# What needs to be done:
Set down every record below exactly as it stands, leaving out the pictures.

======

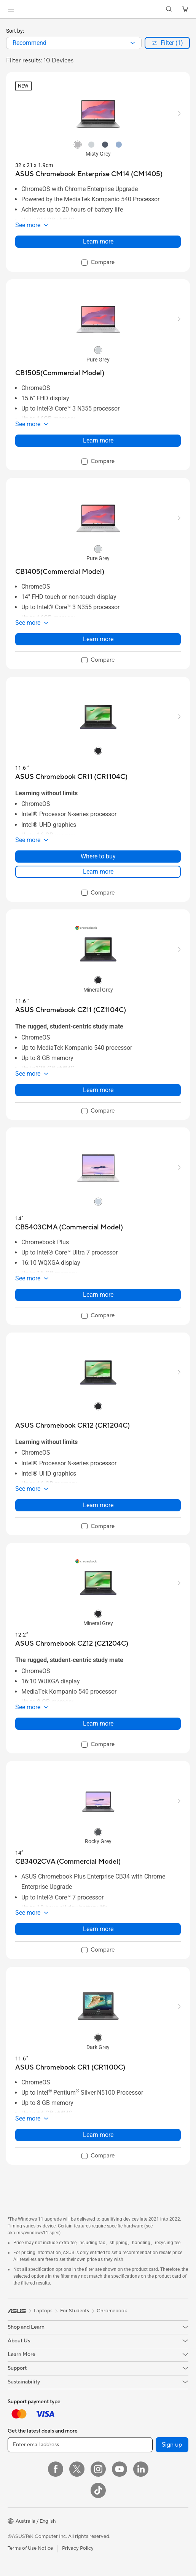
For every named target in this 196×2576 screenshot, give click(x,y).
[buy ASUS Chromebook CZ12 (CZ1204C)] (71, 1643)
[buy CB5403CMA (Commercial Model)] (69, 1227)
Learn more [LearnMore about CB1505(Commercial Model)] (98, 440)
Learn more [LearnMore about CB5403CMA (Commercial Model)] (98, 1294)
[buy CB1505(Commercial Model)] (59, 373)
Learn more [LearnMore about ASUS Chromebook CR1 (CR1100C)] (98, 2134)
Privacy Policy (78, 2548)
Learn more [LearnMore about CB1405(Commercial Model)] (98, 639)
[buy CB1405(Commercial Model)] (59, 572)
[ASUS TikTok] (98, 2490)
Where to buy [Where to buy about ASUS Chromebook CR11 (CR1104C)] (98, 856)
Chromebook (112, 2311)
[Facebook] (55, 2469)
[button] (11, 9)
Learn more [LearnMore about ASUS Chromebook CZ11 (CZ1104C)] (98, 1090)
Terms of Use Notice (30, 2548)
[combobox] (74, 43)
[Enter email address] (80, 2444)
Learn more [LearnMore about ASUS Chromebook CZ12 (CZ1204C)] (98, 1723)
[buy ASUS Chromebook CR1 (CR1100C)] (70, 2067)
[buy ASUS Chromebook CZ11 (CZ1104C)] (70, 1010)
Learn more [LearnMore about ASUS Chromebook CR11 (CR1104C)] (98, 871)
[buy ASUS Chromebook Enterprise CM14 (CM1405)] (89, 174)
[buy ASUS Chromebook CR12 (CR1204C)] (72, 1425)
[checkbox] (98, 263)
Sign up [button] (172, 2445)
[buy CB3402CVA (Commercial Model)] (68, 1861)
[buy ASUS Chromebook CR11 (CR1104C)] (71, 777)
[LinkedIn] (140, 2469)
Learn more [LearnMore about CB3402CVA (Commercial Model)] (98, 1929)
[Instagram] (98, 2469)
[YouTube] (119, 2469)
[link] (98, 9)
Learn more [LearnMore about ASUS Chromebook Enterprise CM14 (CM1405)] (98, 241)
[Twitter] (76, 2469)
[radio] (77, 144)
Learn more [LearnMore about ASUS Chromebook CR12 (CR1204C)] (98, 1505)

======

# Output:
For every named target in this 196×2576 screenshot, give click(x,y).
[buy ASUS Chromebook CZ12 (CZ1204C)] (71, 1643)
[buy CB5403CMA (Commercial Model)] (69, 1227)
Learn more [LearnMore about CB1505(Commercial Model)] (98, 440)
Learn more [LearnMore about CB5403CMA (Commercial Model)] (98, 1294)
[buy CB1505(Commercial Model)] (59, 373)
Learn more [LearnMore about ASUS Chromebook CR1 (CR1100C)] (98, 2134)
Privacy Policy (78, 2548)
Learn more [LearnMore about CB1405(Commercial Model)] (98, 639)
[buy CB1405(Commercial Model)] (59, 572)
[ASUS TikTok] (98, 2490)
Where to buy [Where to buy about ASUS Chromebook CR11 (CR1104C)] (98, 856)
Chromebook (112, 2311)
[Facebook] (55, 2469)
[button] (11, 9)
Learn more [LearnMore about ASUS Chromebook CZ11 (CZ1104C)] (98, 1090)
Terms of Use Notice (30, 2548)
[combobox] (74, 43)
[Enter email address] (80, 2444)
Learn more [LearnMore about ASUS Chromebook CZ12 (CZ1204C)] (98, 1723)
[buy ASUS Chromebook CR1 (CR1100C)] (70, 2067)
[buy ASUS Chromebook CZ11 (CZ1104C)] (70, 1010)
Learn more [LearnMore about ASUS Chromebook CR11 (CR1104C)] (98, 871)
[buy ASUS Chromebook Enterprise CM14 (CM1405)] (89, 174)
[buy ASUS Chromebook CR12 (CR1204C)] (72, 1425)
[checkbox] (98, 263)
Sign up [button] (172, 2445)
[buy CB3402CVA (Commercial Model)] (68, 1861)
[buy ASUS Chromebook CR11 (CR1104C)] (71, 777)
[LinkedIn] (140, 2469)
Learn more [LearnMore about CB3402CVA (Commercial Model)] (98, 1929)
[Instagram] (98, 2469)
[YouTube] (119, 2469)
[link] (98, 9)
Learn more [LearnMore about ASUS Chromebook Enterprise CM14 (CM1405)] (98, 241)
[Twitter] (76, 2469)
[radio] (77, 144)
Learn more [LearnMore about ASUS Chromebook CR12 (CR1204C)] (98, 1505)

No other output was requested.